Breast cancer is the most common malignant cancer in women and is the leading cause of cancer death for women worldwide. Due to the early detection by mammography, better understanding of the natural history and the improvement of surgical and medical therapies for breast cancer, the prognosis and survival rate of it has improved during the last decade. However, women with breast cancer are vulnerable to develop metastatic diseases during the early stage1, 2.

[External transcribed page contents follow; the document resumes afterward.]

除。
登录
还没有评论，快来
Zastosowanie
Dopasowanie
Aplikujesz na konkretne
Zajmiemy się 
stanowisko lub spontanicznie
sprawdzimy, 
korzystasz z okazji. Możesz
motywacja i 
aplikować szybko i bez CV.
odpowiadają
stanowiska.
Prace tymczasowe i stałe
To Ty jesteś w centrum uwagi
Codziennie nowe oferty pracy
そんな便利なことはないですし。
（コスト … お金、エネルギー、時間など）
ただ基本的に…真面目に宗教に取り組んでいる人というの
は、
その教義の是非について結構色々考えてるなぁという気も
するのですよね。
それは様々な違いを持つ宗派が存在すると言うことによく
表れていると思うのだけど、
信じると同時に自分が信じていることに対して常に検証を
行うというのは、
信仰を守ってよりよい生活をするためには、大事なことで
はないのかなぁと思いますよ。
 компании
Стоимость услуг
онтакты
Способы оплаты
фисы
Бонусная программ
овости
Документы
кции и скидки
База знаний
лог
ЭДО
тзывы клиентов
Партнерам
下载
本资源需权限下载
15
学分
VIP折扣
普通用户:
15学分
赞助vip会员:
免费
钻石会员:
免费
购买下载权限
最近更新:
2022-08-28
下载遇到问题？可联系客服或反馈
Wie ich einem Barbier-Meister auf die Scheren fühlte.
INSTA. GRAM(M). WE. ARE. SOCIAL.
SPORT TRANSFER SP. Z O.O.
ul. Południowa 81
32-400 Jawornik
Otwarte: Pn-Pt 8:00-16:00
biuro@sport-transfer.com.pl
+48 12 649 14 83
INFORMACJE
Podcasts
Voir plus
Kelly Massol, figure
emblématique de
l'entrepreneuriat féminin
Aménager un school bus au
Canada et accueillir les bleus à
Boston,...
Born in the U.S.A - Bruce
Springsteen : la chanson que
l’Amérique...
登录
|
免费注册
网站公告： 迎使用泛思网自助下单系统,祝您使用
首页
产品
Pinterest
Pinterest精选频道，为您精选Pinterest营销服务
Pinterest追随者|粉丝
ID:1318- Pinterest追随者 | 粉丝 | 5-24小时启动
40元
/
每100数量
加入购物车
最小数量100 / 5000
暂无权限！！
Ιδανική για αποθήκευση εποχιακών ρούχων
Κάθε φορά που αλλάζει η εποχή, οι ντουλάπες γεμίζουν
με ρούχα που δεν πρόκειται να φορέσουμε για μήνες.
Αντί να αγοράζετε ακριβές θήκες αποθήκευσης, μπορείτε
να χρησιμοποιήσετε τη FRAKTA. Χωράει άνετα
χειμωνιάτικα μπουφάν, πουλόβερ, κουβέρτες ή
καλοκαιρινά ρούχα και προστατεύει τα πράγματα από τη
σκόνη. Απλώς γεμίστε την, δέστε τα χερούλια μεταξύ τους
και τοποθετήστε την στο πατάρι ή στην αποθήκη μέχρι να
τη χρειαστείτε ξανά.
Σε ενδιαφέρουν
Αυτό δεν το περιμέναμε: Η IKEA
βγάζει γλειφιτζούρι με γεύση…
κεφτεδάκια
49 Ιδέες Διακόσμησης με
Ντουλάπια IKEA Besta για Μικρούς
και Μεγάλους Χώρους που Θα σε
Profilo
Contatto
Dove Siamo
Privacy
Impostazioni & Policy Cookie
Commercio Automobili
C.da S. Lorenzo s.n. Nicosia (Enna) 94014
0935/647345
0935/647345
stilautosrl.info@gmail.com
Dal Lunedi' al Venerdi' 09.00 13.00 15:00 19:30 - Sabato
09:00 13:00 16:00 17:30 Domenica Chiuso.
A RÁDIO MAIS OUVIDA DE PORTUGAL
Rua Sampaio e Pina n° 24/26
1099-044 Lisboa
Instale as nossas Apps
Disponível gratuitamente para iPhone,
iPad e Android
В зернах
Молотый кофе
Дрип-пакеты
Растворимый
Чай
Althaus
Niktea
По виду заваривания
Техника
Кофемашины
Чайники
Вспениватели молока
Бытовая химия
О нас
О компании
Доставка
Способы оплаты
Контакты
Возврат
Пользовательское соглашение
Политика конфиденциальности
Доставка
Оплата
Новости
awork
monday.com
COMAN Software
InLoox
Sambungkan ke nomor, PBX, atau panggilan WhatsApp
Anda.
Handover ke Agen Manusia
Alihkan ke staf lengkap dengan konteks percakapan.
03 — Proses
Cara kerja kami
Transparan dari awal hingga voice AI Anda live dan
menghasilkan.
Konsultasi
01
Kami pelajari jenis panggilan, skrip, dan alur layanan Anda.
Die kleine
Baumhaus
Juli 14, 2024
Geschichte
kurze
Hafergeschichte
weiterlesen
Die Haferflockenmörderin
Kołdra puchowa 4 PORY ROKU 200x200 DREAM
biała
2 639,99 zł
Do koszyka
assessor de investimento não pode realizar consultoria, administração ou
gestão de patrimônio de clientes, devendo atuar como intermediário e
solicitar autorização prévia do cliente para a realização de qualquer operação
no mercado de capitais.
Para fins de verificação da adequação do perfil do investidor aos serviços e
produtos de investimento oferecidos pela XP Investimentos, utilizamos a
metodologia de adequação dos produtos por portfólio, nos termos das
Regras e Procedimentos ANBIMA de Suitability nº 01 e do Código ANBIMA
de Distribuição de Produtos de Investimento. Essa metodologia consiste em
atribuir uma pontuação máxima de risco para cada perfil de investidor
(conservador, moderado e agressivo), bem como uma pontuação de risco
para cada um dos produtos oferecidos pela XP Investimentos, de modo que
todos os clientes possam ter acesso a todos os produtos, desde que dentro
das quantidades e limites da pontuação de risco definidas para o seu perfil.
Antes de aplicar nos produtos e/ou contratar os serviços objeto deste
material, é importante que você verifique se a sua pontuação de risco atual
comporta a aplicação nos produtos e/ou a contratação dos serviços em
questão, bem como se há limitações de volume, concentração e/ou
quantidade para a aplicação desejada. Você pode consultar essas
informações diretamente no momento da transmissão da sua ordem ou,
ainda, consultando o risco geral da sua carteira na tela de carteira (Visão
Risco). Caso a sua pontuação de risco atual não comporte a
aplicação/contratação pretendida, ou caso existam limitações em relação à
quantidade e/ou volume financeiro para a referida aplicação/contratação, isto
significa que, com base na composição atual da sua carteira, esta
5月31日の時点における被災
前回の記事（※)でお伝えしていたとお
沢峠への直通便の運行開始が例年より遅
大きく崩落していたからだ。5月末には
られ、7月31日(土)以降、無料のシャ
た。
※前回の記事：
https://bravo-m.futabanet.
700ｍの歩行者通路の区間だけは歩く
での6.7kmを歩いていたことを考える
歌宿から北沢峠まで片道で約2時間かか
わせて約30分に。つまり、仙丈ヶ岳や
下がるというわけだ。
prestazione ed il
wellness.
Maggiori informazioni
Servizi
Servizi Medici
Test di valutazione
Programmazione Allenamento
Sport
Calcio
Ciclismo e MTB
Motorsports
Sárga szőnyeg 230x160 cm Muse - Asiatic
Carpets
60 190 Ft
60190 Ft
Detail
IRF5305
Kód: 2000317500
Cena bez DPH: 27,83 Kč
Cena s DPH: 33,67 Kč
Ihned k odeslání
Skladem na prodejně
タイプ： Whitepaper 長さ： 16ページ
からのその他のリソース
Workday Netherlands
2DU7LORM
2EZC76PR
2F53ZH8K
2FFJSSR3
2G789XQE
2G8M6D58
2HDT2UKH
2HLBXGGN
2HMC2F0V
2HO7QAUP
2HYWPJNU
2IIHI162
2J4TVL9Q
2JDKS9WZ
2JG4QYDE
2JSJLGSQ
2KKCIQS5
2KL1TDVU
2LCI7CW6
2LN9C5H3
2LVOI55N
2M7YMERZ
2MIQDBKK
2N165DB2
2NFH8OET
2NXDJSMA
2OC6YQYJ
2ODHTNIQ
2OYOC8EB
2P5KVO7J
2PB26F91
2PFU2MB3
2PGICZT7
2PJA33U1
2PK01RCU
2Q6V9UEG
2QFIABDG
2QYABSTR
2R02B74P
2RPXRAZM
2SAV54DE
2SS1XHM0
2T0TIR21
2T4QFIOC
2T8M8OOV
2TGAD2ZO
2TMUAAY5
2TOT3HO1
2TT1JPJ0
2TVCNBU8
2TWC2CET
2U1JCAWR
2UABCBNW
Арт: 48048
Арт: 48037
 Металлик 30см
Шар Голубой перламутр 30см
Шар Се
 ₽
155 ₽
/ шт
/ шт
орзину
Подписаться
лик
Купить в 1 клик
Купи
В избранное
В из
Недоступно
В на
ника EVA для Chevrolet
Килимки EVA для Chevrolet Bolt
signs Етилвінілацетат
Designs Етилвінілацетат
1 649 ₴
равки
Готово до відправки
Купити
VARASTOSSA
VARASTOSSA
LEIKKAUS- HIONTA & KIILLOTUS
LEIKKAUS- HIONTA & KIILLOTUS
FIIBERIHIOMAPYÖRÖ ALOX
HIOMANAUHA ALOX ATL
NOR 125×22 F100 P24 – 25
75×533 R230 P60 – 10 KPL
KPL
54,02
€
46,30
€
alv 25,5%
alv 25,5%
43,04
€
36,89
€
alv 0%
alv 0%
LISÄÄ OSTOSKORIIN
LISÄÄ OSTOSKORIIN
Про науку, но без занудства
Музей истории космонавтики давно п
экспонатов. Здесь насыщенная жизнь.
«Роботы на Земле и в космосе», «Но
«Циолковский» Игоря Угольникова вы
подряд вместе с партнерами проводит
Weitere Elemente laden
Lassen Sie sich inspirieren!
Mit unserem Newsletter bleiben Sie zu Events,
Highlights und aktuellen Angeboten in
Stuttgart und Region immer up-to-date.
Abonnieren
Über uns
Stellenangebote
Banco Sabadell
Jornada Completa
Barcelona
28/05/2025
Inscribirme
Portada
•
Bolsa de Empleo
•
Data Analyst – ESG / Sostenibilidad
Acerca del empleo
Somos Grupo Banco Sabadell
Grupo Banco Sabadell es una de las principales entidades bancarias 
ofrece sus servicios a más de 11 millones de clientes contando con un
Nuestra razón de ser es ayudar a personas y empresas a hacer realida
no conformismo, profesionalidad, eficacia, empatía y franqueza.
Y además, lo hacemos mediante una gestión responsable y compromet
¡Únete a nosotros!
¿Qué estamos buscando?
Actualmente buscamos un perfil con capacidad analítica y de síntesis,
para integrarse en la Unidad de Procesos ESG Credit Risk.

Bone is the most frequent site of distant metastasis from breast cancer and accounts for the highest proportion of first site relapse in patients with breast cancer. The rate of five-year survival will be significantly decreased and severe complications will present following bone metastases in breast cancer patients3. In addition, bone metastases are predominant osteolytic in breast cancer. Osteolytic metastases can cause dramatic bone loss, which finally resulted in skeletal related events (SREs), such as pathological fractures, severe pain, bone instability, spinal cord compression and hypercalcemia. These will reduce the quality of patients’ life3. Therefore, early detection and diagnosis of bone metastasis in patients with breast cancer is helpful for the treatment.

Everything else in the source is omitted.